Data sources and methods for estimating causes of deaths and burden of diseases are described in the following documents. The cause list and corresponding IDC-10 codes are also included in these documents: 

Method of estimation of global and regional aggregates: Global, regional and subregional aggregates were computed by summing the absolute number of the measure (deaths, DALYs, YLDs, YLL) as the numerator and summing the population estimates from the World Population Prospect, produced by the UN Population Division, as denominators for all countries included in the geographic region or subregion. Rates were computed by dividing the aggregated numerator and aggregated population and multiplying the result y 100,000 population. Age-standardized rates were computed by the direct method using the World Standard Population. 

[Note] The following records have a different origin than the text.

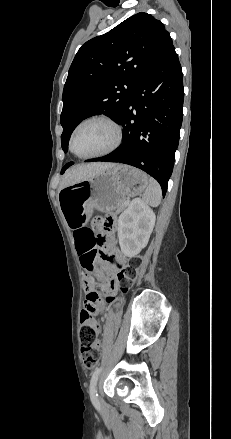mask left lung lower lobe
<instances>
[{"label": "left lung lower lobe", "mask_w": 231, "mask_h": 439, "mask_svg": "<svg viewBox=\"0 0 231 439\" xmlns=\"http://www.w3.org/2000/svg\"><path fill=\"white\" fill-rule=\"evenodd\" d=\"M183 99V74L172 46L131 92L117 121L124 130L122 145L88 161L137 167L159 182L165 196L179 143Z\"/></svg>", "instance_id": "obj_1"}]
</instances>
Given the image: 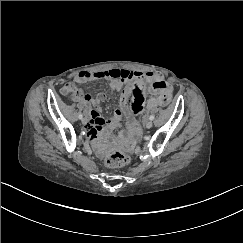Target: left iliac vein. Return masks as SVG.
<instances>
[{"mask_svg": "<svg viewBox=\"0 0 243 243\" xmlns=\"http://www.w3.org/2000/svg\"><path fill=\"white\" fill-rule=\"evenodd\" d=\"M153 126V122L151 120H148L146 123H145V127L147 129H150L151 127Z\"/></svg>", "mask_w": 243, "mask_h": 243, "instance_id": "obj_1", "label": "left iliac vein"}]
</instances>
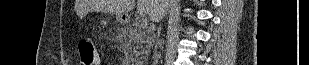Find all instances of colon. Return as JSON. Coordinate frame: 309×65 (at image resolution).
<instances>
[{"instance_id": "colon-1", "label": "colon", "mask_w": 309, "mask_h": 65, "mask_svg": "<svg viewBox=\"0 0 309 65\" xmlns=\"http://www.w3.org/2000/svg\"><path fill=\"white\" fill-rule=\"evenodd\" d=\"M80 52V64L81 65H97L99 62V56L96 52L93 40L88 36L80 38L78 43Z\"/></svg>"}]
</instances>
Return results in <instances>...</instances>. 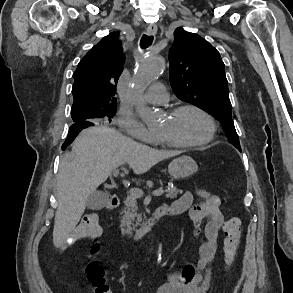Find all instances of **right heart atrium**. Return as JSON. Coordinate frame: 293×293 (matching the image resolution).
I'll return each mask as SVG.
<instances>
[{
    "label": "right heart atrium",
    "mask_w": 293,
    "mask_h": 293,
    "mask_svg": "<svg viewBox=\"0 0 293 293\" xmlns=\"http://www.w3.org/2000/svg\"><path fill=\"white\" fill-rule=\"evenodd\" d=\"M118 127L131 137L146 143L156 140V136L136 120L132 113L120 110L116 120Z\"/></svg>",
    "instance_id": "1"
}]
</instances>
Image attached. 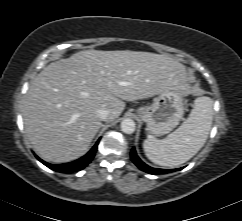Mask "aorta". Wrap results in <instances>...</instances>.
Segmentation results:
<instances>
[{
    "mask_svg": "<svg viewBox=\"0 0 242 221\" xmlns=\"http://www.w3.org/2000/svg\"><path fill=\"white\" fill-rule=\"evenodd\" d=\"M120 127H121V131L126 134H132L136 129L135 122L129 118L124 119L121 122Z\"/></svg>",
    "mask_w": 242,
    "mask_h": 221,
    "instance_id": "762f6f07",
    "label": "aorta"
}]
</instances>
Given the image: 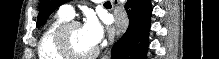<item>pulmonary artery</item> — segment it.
<instances>
[{"mask_svg": "<svg viewBox=\"0 0 219 59\" xmlns=\"http://www.w3.org/2000/svg\"><path fill=\"white\" fill-rule=\"evenodd\" d=\"M59 12L68 18H72L75 14L74 6L72 4L62 5L59 9Z\"/></svg>", "mask_w": 219, "mask_h": 59, "instance_id": "1", "label": "pulmonary artery"}]
</instances>
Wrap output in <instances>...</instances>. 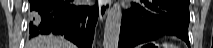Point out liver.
Here are the masks:
<instances>
[{
    "label": "liver",
    "mask_w": 213,
    "mask_h": 48,
    "mask_svg": "<svg viewBox=\"0 0 213 48\" xmlns=\"http://www.w3.org/2000/svg\"><path fill=\"white\" fill-rule=\"evenodd\" d=\"M26 46L27 48H76L74 44L63 37L52 35L34 38Z\"/></svg>",
    "instance_id": "6515ba94"
}]
</instances>
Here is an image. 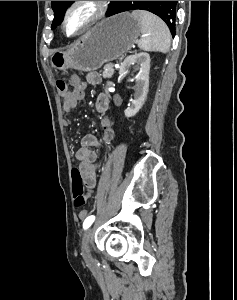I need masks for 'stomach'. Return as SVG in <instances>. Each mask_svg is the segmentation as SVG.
Segmentation results:
<instances>
[{
  "label": "stomach",
  "instance_id": "1",
  "mask_svg": "<svg viewBox=\"0 0 237 300\" xmlns=\"http://www.w3.org/2000/svg\"><path fill=\"white\" fill-rule=\"evenodd\" d=\"M141 25L131 13L103 19L67 51H55L50 63L58 71H97L103 63L119 59L140 37Z\"/></svg>",
  "mask_w": 237,
  "mask_h": 300
}]
</instances>
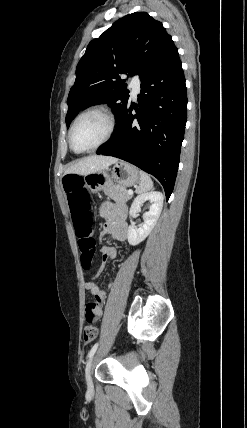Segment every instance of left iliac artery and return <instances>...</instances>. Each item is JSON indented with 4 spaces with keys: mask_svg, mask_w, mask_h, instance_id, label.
Here are the masks:
<instances>
[{
    "mask_svg": "<svg viewBox=\"0 0 247 428\" xmlns=\"http://www.w3.org/2000/svg\"><path fill=\"white\" fill-rule=\"evenodd\" d=\"M97 348H98V343H95L88 353V358H91L95 354Z\"/></svg>",
    "mask_w": 247,
    "mask_h": 428,
    "instance_id": "obj_1",
    "label": "left iliac artery"
}]
</instances>
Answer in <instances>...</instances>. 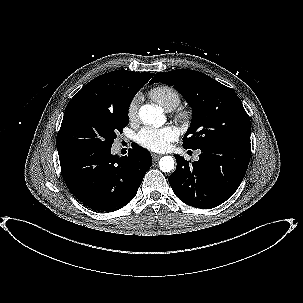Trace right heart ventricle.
Here are the masks:
<instances>
[{"instance_id": "obj_1", "label": "right heart ventricle", "mask_w": 303, "mask_h": 303, "mask_svg": "<svg viewBox=\"0 0 303 303\" xmlns=\"http://www.w3.org/2000/svg\"><path fill=\"white\" fill-rule=\"evenodd\" d=\"M149 96L166 111L176 109L181 103L179 92L173 87L160 85L149 91Z\"/></svg>"}]
</instances>
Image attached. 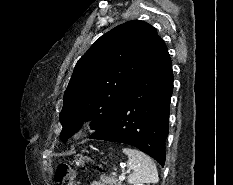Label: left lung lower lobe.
<instances>
[{
    "label": "left lung lower lobe",
    "mask_w": 233,
    "mask_h": 185,
    "mask_svg": "<svg viewBox=\"0 0 233 185\" xmlns=\"http://www.w3.org/2000/svg\"><path fill=\"white\" fill-rule=\"evenodd\" d=\"M173 71L169 53L135 83L114 117L90 138L132 145L165 163Z\"/></svg>",
    "instance_id": "1"
}]
</instances>
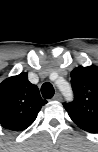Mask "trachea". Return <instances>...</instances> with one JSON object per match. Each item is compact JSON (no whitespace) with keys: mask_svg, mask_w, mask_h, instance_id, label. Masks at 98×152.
Listing matches in <instances>:
<instances>
[{"mask_svg":"<svg viewBox=\"0 0 98 152\" xmlns=\"http://www.w3.org/2000/svg\"><path fill=\"white\" fill-rule=\"evenodd\" d=\"M54 92V87L49 82H46L41 86V93L43 98H52L54 96Z\"/></svg>","mask_w":98,"mask_h":152,"instance_id":"1","label":"trachea"}]
</instances>
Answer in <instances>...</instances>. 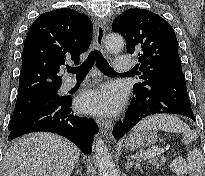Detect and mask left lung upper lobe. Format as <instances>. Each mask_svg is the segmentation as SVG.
<instances>
[{
    "label": "left lung upper lobe",
    "instance_id": "1",
    "mask_svg": "<svg viewBox=\"0 0 205 176\" xmlns=\"http://www.w3.org/2000/svg\"><path fill=\"white\" fill-rule=\"evenodd\" d=\"M112 30L121 34L128 53L138 58L141 82L133 90H142L164 76H181L178 42L172 27L160 16L144 9H129L113 22Z\"/></svg>",
    "mask_w": 205,
    "mask_h": 176
}]
</instances>
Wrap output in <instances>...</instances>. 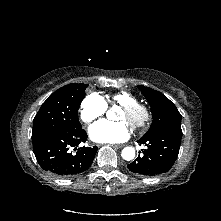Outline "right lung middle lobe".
I'll use <instances>...</instances> for the list:
<instances>
[{
  "label": "right lung middle lobe",
  "instance_id": "1",
  "mask_svg": "<svg viewBox=\"0 0 221 221\" xmlns=\"http://www.w3.org/2000/svg\"><path fill=\"white\" fill-rule=\"evenodd\" d=\"M87 86L83 83H71L55 91L42 104L33 120L32 140L48 132L82 129L78 109Z\"/></svg>",
  "mask_w": 221,
  "mask_h": 221
}]
</instances>
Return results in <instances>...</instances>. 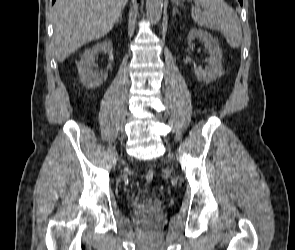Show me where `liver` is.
<instances>
[{"instance_id":"6515ba94","label":"liver","mask_w":295,"mask_h":250,"mask_svg":"<svg viewBox=\"0 0 295 250\" xmlns=\"http://www.w3.org/2000/svg\"><path fill=\"white\" fill-rule=\"evenodd\" d=\"M128 0H56L54 44L63 62L84 44L109 33Z\"/></svg>"}]
</instances>
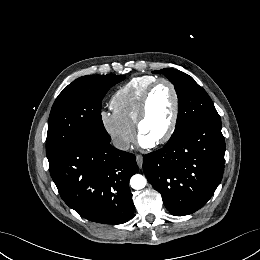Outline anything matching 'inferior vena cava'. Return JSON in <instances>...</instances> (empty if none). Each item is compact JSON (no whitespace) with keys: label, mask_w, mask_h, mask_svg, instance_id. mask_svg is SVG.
<instances>
[{"label":"inferior vena cava","mask_w":260,"mask_h":260,"mask_svg":"<svg viewBox=\"0 0 260 260\" xmlns=\"http://www.w3.org/2000/svg\"><path fill=\"white\" fill-rule=\"evenodd\" d=\"M112 144L114 147L120 150H128L130 147V142L122 139H114Z\"/></svg>","instance_id":"602c4592"}]
</instances>
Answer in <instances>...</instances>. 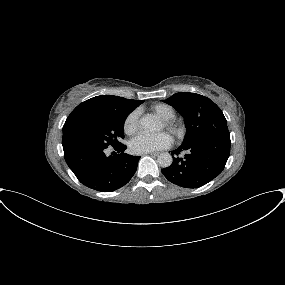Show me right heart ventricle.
I'll list each match as a JSON object with an SVG mask.
<instances>
[{
  "label": "right heart ventricle",
  "mask_w": 285,
  "mask_h": 285,
  "mask_svg": "<svg viewBox=\"0 0 285 285\" xmlns=\"http://www.w3.org/2000/svg\"><path fill=\"white\" fill-rule=\"evenodd\" d=\"M151 111L156 114L161 120L172 119L176 115L175 109L164 103H158L151 106Z\"/></svg>",
  "instance_id": "1"
}]
</instances>
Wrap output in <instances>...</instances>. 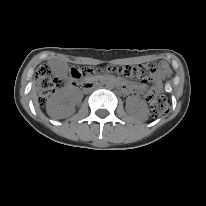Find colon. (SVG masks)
<instances>
[{
	"instance_id": "1",
	"label": "colon",
	"mask_w": 206,
	"mask_h": 206,
	"mask_svg": "<svg viewBox=\"0 0 206 206\" xmlns=\"http://www.w3.org/2000/svg\"><path fill=\"white\" fill-rule=\"evenodd\" d=\"M107 70L111 72H118L126 77H135L146 81L156 69L155 67L146 65H139L137 67L126 65L122 67L110 66ZM94 72L95 69L91 67L73 68L71 70V76L73 78L88 77ZM58 85L59 80L52 75V72L47 66L39 67L37 71V88L40 104H44L46 102L48 96ZM148 100L150 102V111L153 116H160L167 111L169 104L165 97L150 95L148 96Z\"/></svg>"
}]
</instances>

Preferred data sources: Civil registration and vital statistics (CRVS) system with complete coverage and medical certification of cause of death.

  1. WHO. WHO methods and data sources for country-level causes of death 2000-2019. Geneva: World Health Organization; 2020. Available online (accessed 1 February 2021).
  2. WHO. WHO methods and data sources for global burden of disease estimates, 2000-2019. Geneva: World Health Organization, 2020. Available online (accessed 1 February 2021).
  3. PAHO. Methodological Notes, NMH Data Portal. Pan American Health Organization. 2021.